Prompt
We need to analyze a custom log format that we use to monitor data transfers on a secure network. Unfortunately, the parser was not committed to our code repository, but we do have a copy of the file format spec. See if you can use it and help us answer questions about the log file. Provide all date/timestamps as UTC.
File Format
Overview
The SKY log file format was designed to record network traffic data in an efficient manner, utilizing raw binary data to save space compared to traditional text files. All fields in this document are written in Big-Endian notation.
Terms
- A int is 32 bits, or 4 bytes
- A long is 64 bits, or 8 bytes
- A timestamp is a 32-bit Unix Timestamp, or 4 bytes
Specification
Header
The SKY header begins at offset 0 and is comprised of the following fields in order with no padding.
- Magic Bytes
- Version Number
- Creation Timestamp
- Hostname length
- Hostname
- Flag length
- Flag
- Number of entries
Magic Bytes
The magic bytes field is an 8-byte unique sequence used to identify this file as using the SKY format. All valid SKY files must begin with a single, 8 byte sequence: 0x91534B590D0A1A0A
.
Version
The version field is a single byte. This document outlines the specification for version 1. All valid SKYv1 files must have the version field set to 0x01
.
Creation Timestamp
The creation timestamp is a single timestamp used to denote the start of data collection within the log file.
Hostname Length
The hostname length is a single int used to denote how many bytes long the hostname is. This value is used to determine how many bytes to read for the following Hostname
field. If no host is specified, this value should be 0x00
.
Hostname
The hostname is a dynamic length string used to identify the name of the host the log file was created on.
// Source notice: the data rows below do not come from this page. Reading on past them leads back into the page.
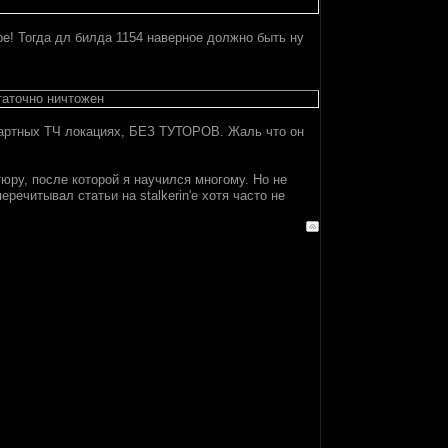
ре! Тогда дл билда 1154 наверное должно быть ну
таточно ничтожен
ндартных ТЧ локациях, БЕЗ ТУТОРОВ. Жаль что он
тюру, после которой я научился многому. Но не
речитывал статьи на stalkerin'e хотя часто не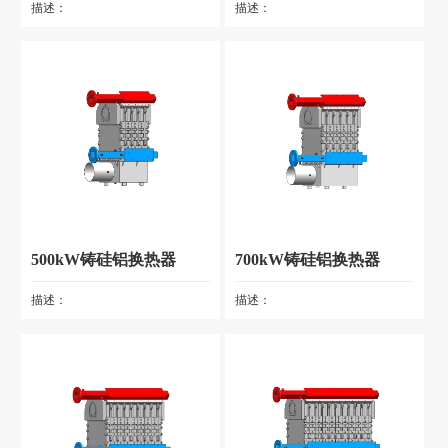
描述：
描述：
500kW铸硅铝换热器
700kW铸硅铝换热器
描述：
描述：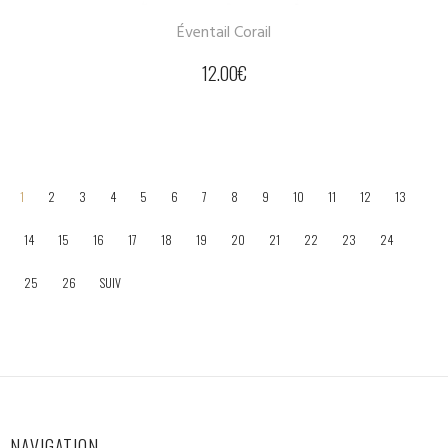
Éventail Corail
12.00
€
1
2
3
4
5
6
7
8
9
10
11
12
13
14
15
16
17
18
19
20
21
22
23
24
25
26
SUIV
NAVIGATION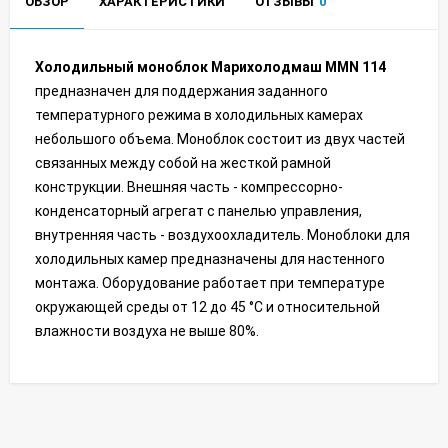
ОБЗОР
ХАРАКТЕРИСТИКИ
ОТЗЫВЫ
0
Холодильный моноблок Марихолодмаш MMN 114
предназначен для поддержания заданного
температурного режима в холодильных камерах
небольшого объема. Моноблок состоит из двух частей
связанных между собой на жесткой рамной
конструкции. Внешняя часть - компрессорно-
конденсаторный агрегат с панелью управления,
внутренняя часть - воздухоохладитель. Моноблоки для
холодильных камер предназначены для настенного
монтажа. Оборудование работает при температуре
окружающей среды от 12 до 45 °С и относительной
влажности воздуха не выше 80%.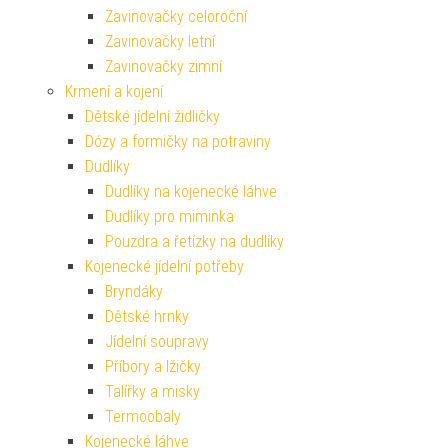
Zavinovačky celoroční
Zavinovačky letní
Zavinovačky zimní
Krmení a kojení
Dětské jídelní židličky
Dózy a formičky na potraviny
Dudlíky
Dudlíky na kojenecké láhve
Dudlíky pro miminka
Pouzdra a řetízky na dudlíky
Kojenecké jídelní potřeby
Bryndáky
Dětské hrnky
Jídelní soupravy
Příbory a lžičky
Talířky a misky
Termoobaly
Kojenecké láhve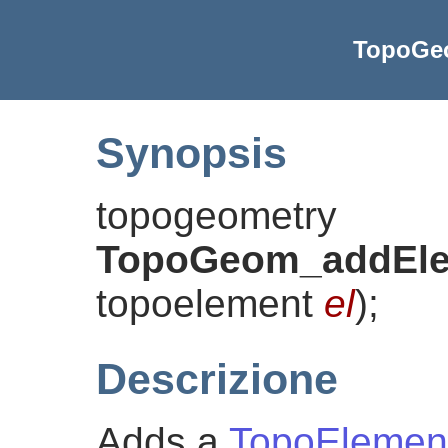
TopoGe
Synopsis
topogeometry
TopoGeom_addEl
topoelement
el
)
;
Descrizione
Adds a
TopoElemen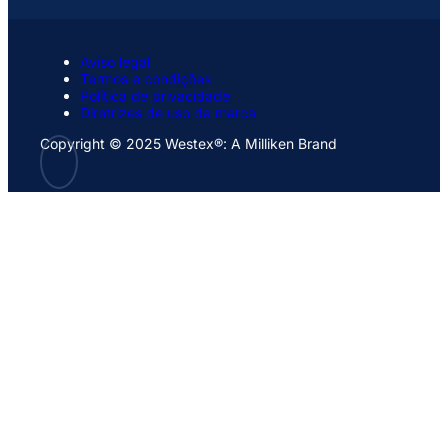
Aviso legal
Termos e condições
Política de privacidade
Diretrizes de uso da marca
Copyright © 2025 Westex®: A Milliken Brand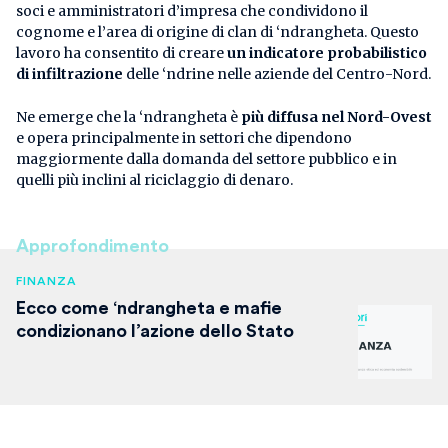
soci e amministratori d’impresa che condividono il
cognome e l’area di origine di clan di ‘ndrangheta. Questo
lavoro ha consentito di creare
un indicatore probabilistico
di infiltrazione
delle ‘ndrine nelle aziende del Centro-Nord.
Ne emerge che la ‘ndrangheta è
più diffusa nel Nord-Ovest
e opera principalmente in settori che dipendono
maggiormente dalla domanda del settore pubblico e in
quelli più inclini al riciclaggio di denaro.
Approfondimento
FINANZA
Ecco come ‘ndrangheta e mafie
condizionano l’azione dello Stato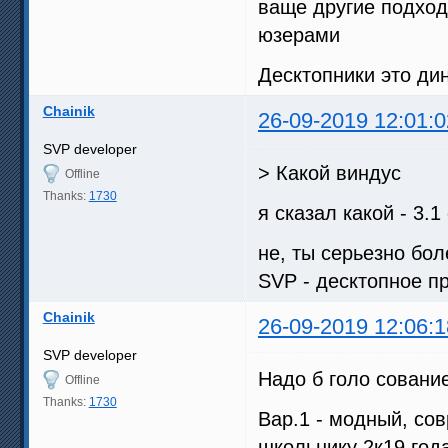
ваще другие подход
юзерами
Десктопники это ди
Chainik
26-09-2019 12:01:0
SVP developer
> Какой виндус
Offline
Thanks:
1730
я сказал какой - 3.1
не, ты серьезно бол
SVP - десктопное п
Chainik
26-09-2019 12:06:1
SVP developer
Надо б голо сование
Offline
Thanks:
1730
Вар.1 - модный, со
школьнику 2к19 год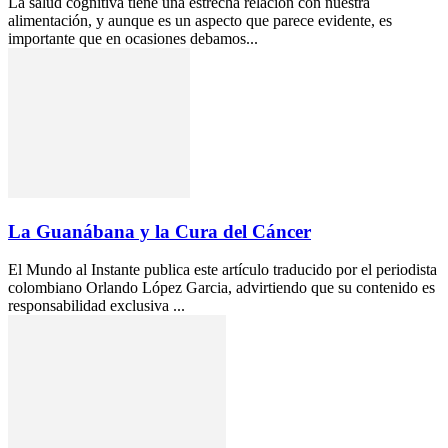
La salud cognitiva tiene una estrecha relación con nuestra
alimentación, y aunque es un aspecto que parece evidente, es
importante que en ocasiones debamos...
La Guanábana y la Cura del Cáncer
El Mundo al Instante publica este artículo traducido por el periodista
colombiano Orlando López Garcia, advirtiendo que su contenido es
responsabilidad exclusiva ...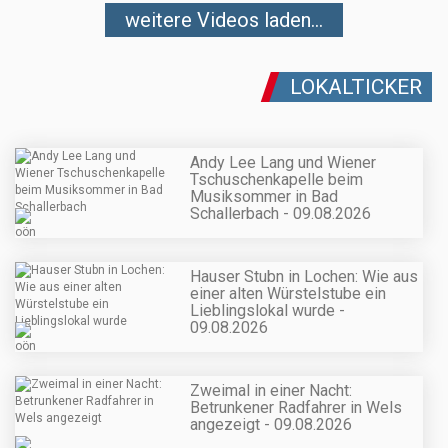
weitere Videos laden...
LOKALTICKER
Andy Lee Lang und Wiener
Tschuschenkapelle beim
Musiksommer in Bad
Schallerbach - 09.08.2026
Hauser Stubn in Lochen: Wie aus
einer alten Würstelstube ein
Lieblingslokal wurde -
09.08.2026
Zweimal in einer Nacht:
Betrunkener Radfahrer in Wels
angezeigt - 09.08.2026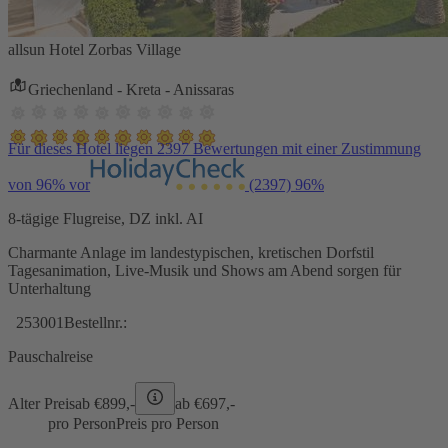
allsun Hotel Zorbas Village
Griechenland - Kreta - Anissaras
Für dieses Hotel liegen 2397 Bewertungen mit einer Zustimmung
von 96% vor
(2397)
96%
8-tägige Flugreise, DZ inkl. AI
Charmante Anlage im landestypischen, kretischen Dorfstil
Tagesanimation, Live-Musik und Shows am Abend sorgen für
Unterhaltung
253001
Bestellnr.:
Pauschalreise
Alter Preis
ab €
899,-
ab €
697,-
pro Person
Preis pro Person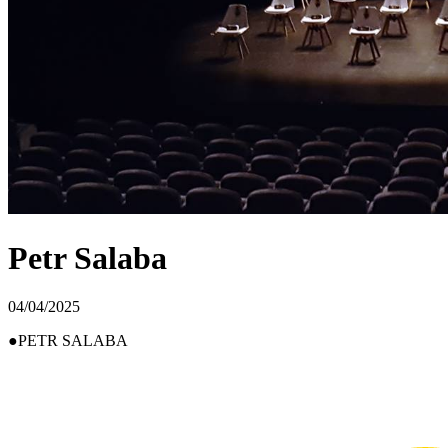
Petr Salaba
04/04/2025
PETR SALABA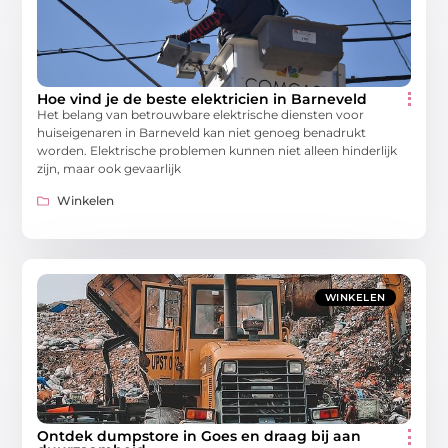
Hoe vind je de beste elektricien in Barneveld
Het belang van betrouwbare elektrische diensten voor
huiseigenaren in Barneveld kan niet genoeg benadrukt
worden. Elektrische problemen kunnen niet alleen hinderlijk
zijn, maar ook gevaarlijk
Winkelen
WINKELEN
Ontdek dumpstore in Goes en draag bij aan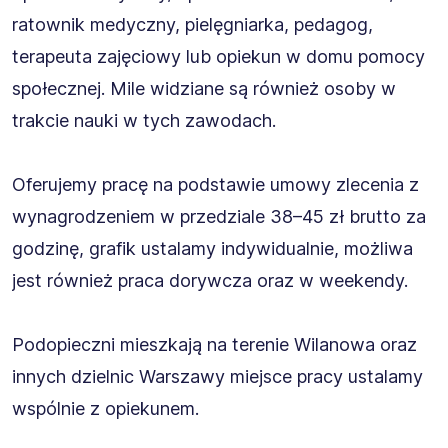
ratownik medyczny, pielęgniarka, pedagog,
terapeuta zajęciowy lub opiekun w domu pomocy
społecznej. Mile widziane są również osoby w
trakcie nauki w tych zawodach.
Oferujemy pracę na podstawie umowy zlecenia z
wynagrodzeniem w przedziale 38–45 zł brutto za
godzinę, grafik ustalamy indywidualnie, możliwa
jest również praca dorywcza oraz w weekendy.
Podopieczni mieszkają na terenie Wilanowa oraz
innych dzielnic Warszawy miejsce pracy ustalamy
wspólnie z opiekunem.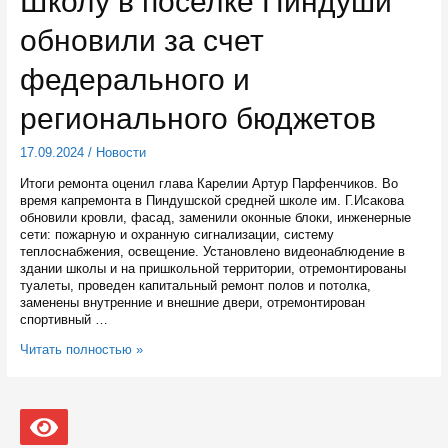
Школу в поселке Пиндуши
начал
работать
обновили за счет
деревообрабатывающий
завод
федерального и
регионального бюджетов
17.09.2024
/
Новости
Итоги ремонта оценил глава Карелии Артур Парфенчиков. Во
время капремонта в Пиндушской средней школе им. Г.Исакова
обновили кровли, фасад, заменили оконные блоки, инженерные
сети: пожарную и охранную сигнализации, систему
теплоснабжения, освещение. Установлено видеонаблюдение в
здании школы и на пришкольной территории, отремонтированы
туалеты, проведен капитальный ремонт полов и потолка,
заменены внутренние и внешние двери, отремонтирован
спортивный …
Школу
Читать полностью »
в
поселке
Пиндуши
обновили
за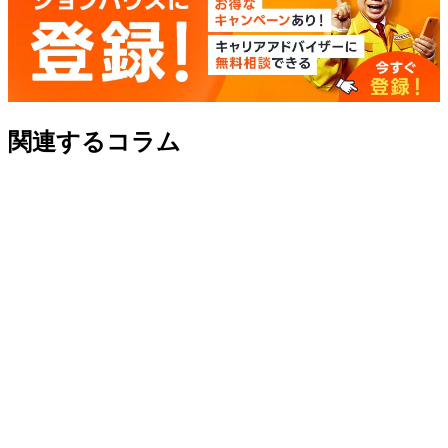
関連するコラム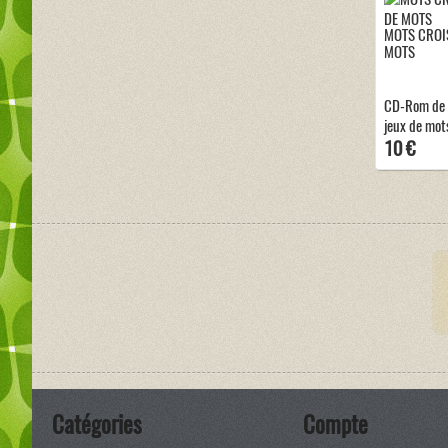
MOTS CROIS
MOTS
CD-Rom de m
jeux de mot
10 €
Catégories
Compte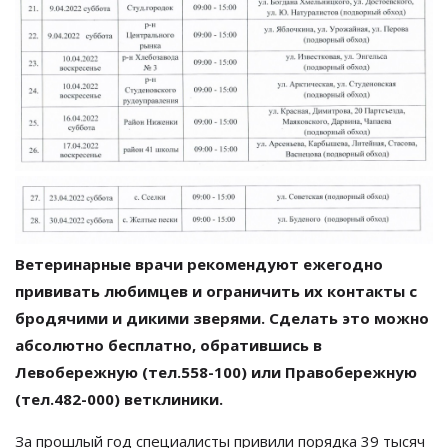
Ветеринарные врачи рекомендуют ежегодно
прививать любимцев и ограничить их контакты с
бродячими и дикими зверями. Сделать это можно
абсолютно бесплатно, обратившись в
Левобережную (тел.558-100) или Правобережную
(тел.482-000) ветклиники.
За прошлый год специалисты привили порядка 39 тысяч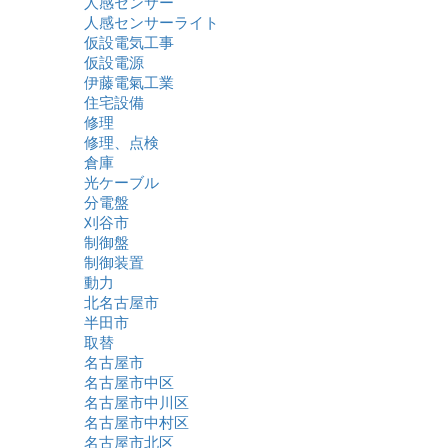
人感センサー
人感センサーライト
仮設電気工事
仮設電源
伊藤電氣工業
住宅設備
修理
修理、点検
倉庫
光ケーブル
分電盤
刈谷市
制御盤
制御装置
動力
北名古屋市
半田市
取替
名古屋市
名古屋市中区
名古屋市中川区
名古屋市中村区
名古屋市北区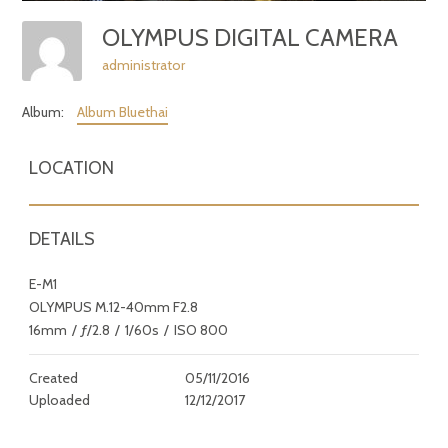
OLYMPUS DIGITAL CAMERA
administrator
Album:
Album Bluethai
LOCATION
DETAILS
E-M1
OLYMPUS M.12-40mm F2.8
16mm
/
ƒ/2.8
/
1/60s
/
ISO 800
Created
05/11/2016
Uploaded
12/12/2017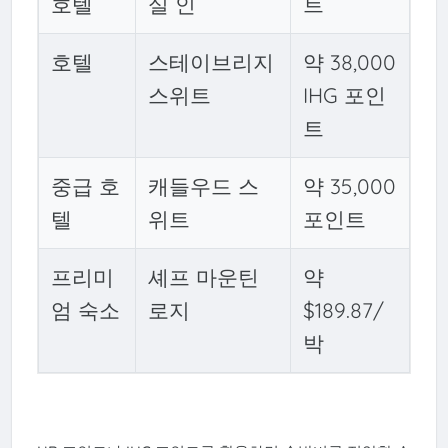
호텔
실 인
트
호텔
스테이브리지
약 38,000
스위트
IHG 포인
트
중급 호
캐들우드 스
약 35,000
텔
위트
포인트
프리미
셰프 마운틴
약
엄 숙소
로지
$189.87/
박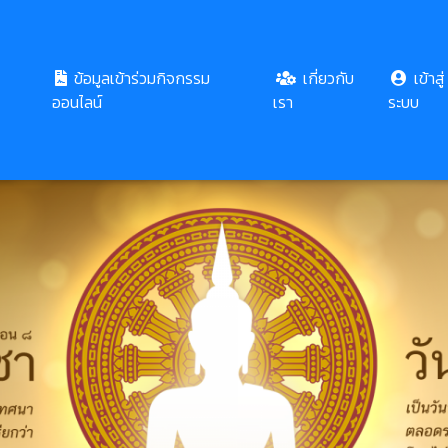
ข้อมูลเข้าร่วมกิจกรรม
เกี่ยวกับ
เข้าสู่
ออนไลน์
เรา
ระบบ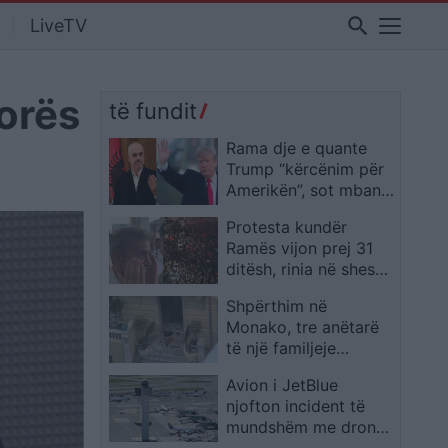
search
LiveTV
dorës
të fundit
Rama dje e quante
Trump “kërcënim për
Amerikën”, sot mban
tjetër qëndrim mes
Protesta kundër
protestave 31-ditore
Ramës vijon prej 31
ditësh, rinia në shesh
dhe një i moshuar
Shpërthim në
shpërthen në lot teksa
Monako, tre anëtarë
i mbështet
të një familjeje
ukrainase mbeten të
Avion i JetBlue
plagosur; autoritetet
njofton incident të
verifikojnë pistën
mundshëm me dron
terroriste
gjatë afrimit për ulje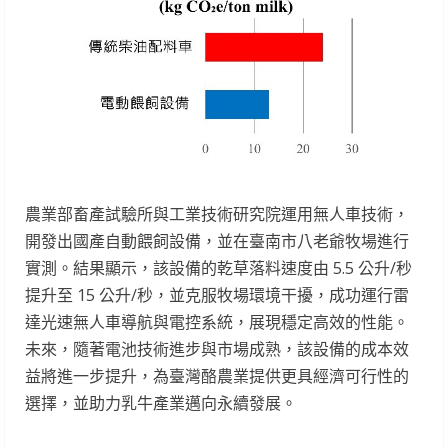
農業部畜產試驗所與工業技術研究院運用無人車技術，
開發出國產自動餵飼設備，並在臺南市八老爺牧場進行
實測。結果顯示，該設備的乾草落料速度由 5.5 公升/秒
提升至 15 公升/秒，並克服牧場環境干擾，成功運行雷
達光速無人車導航與電控系統，展現穩定高效的性能。
未來，隨著電池技術進步與市場成熟，該設備的成本效
益將進一步提升，為臺灣酪農業提供更具經濟可行性的
選擇，並助力乳牛產業邁向永續發展。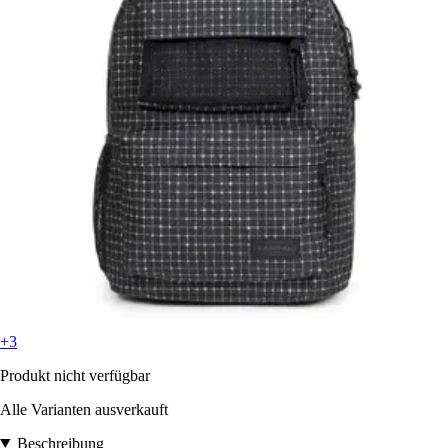
+3
Produkt nicht verfügbar
Alle Varianten ausverkauft
Beschreibung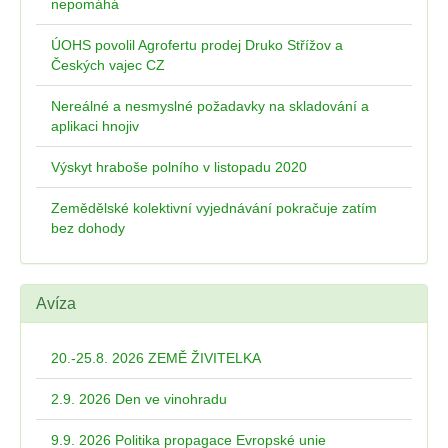
nepomáhá
ÚOHS povolil Agrofertu prodej Druko Střížov a
Českých vajec CZ
Nereálné a nesmyslné požadavky na skladování a
aplikaci hnojiv
Výskyt hraboše polního v listopadu 2020
Zemědělské kolektivní vyjednávání pokračuje zatím
bez dohody
Avíza
20.-25.8. 2026 ZEMĚ ŽIVITELKA
2.9. 2026 Den ve vinohradu
9.9. 2026 Politika propagace Evropské unie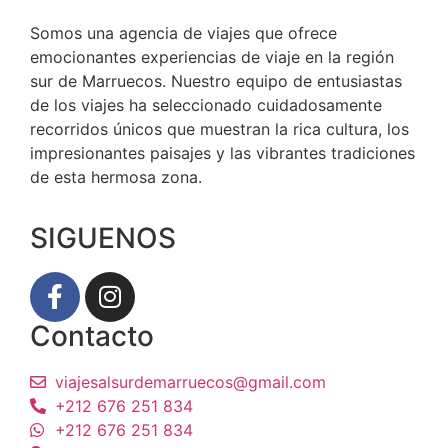
Somos una agencia de viajes que ofrece
emocionantes experiencias de viaje en la región
sur de Marruecos. Nuestro equipo de entusiastas
de los viajes ha seleccionado cuidadosamente
recorridos únicos que muestran la rica cultura, los
impresionantes paisajes y las vibrantes tradiciones
de esta hermosa zona.
SIGUENOS
Contacto
viajesalsurdemarruecos@gmail.com
+212 676 251 834
+212 676 251 834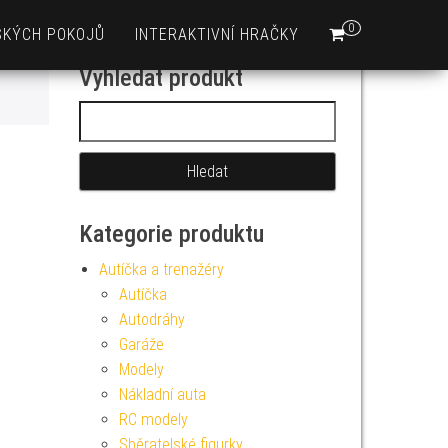
0
SKÝCH POKOJŮ
INTERAKTIVNÍ HRAČKY
Vyhledat produkt
Vyhledávání
Kategorie produktu
Autíčka a trenažéry
Autíčka
Autodráhy
Garáže
Modely
Nákladní auta
RC modely
Sběratelské figurky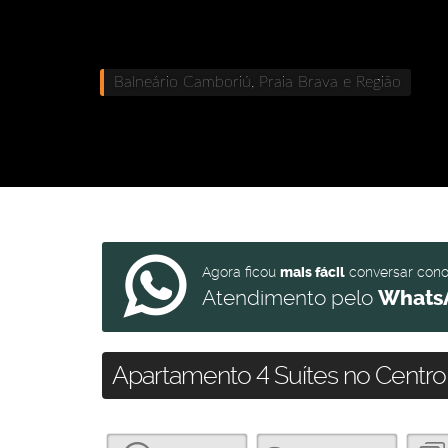
Balneário Camboriú, Praia Brava e Região
Agora ficou
mais fácil
conversar con
Atendimento pelo
Whats
Apartamento 4 Suítes no Centro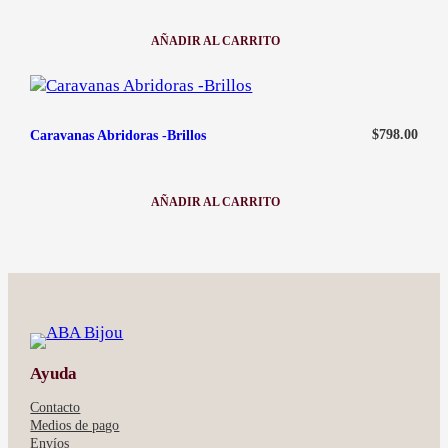
AÑADIR AL CARRITO
:
CARAVANAS
ABRIDORAS
-
PERLAS
$
798.00
Caravanas Abridoras -Brillos
AÑADIR AL CARRITO
:
CARAVANAS
ABRIDORAS
-
BRILLOS
Ayuda
Contacto
Medios de pago
Envíos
The byte-length of the hostname is the value from the previous Hostname Length
field.
Flag Length
The flag length is a single int used to denote how many bytes long the flag is. This value is used to determine how many bytes to read for the following Flag
field. If no flag is specified, this value should be 0x00
.
Flag
The flag is a dynamic length string used to specify a flag value for the log file. The byte-length of the flag is the value from the previous Flag Length
field.
Note: This field can be used to store both encoded/encrypted flags as well as plaintext flags. It is the responsibility of the parsing application to interpret this value and do any necessary conversions.
Number of entries
The number of entries field is a single int used to denote the number of items in the body.
Body
The body is a sequence of items, each with 4 required fields. All items are written in chronological order without any padding between items. Each item contains the following fields:
- Source IP
- Destination IP
- Timestamp
- Bytes transferred
Source IP
The IPv4 address of the sender of the data stream. Represented as an int.
Destination IP
The IPv4 address of the destination of the data stream. Represented as an int.
Timestamp
The timestamp when the data stream was initiated. Represented as a timestamp.
Bytes Transferred
The number of bytes transferred in the data stream. Represented as an int.
Walk-Through
This challenge involves following a specification to interpret and analyze a binary log file. Solving this challenge requires either using a data manipulation tool, such as cyberchef, or writing a custom script. If using cyberchef, it is possible to load in the log file using the “Open file as input” option.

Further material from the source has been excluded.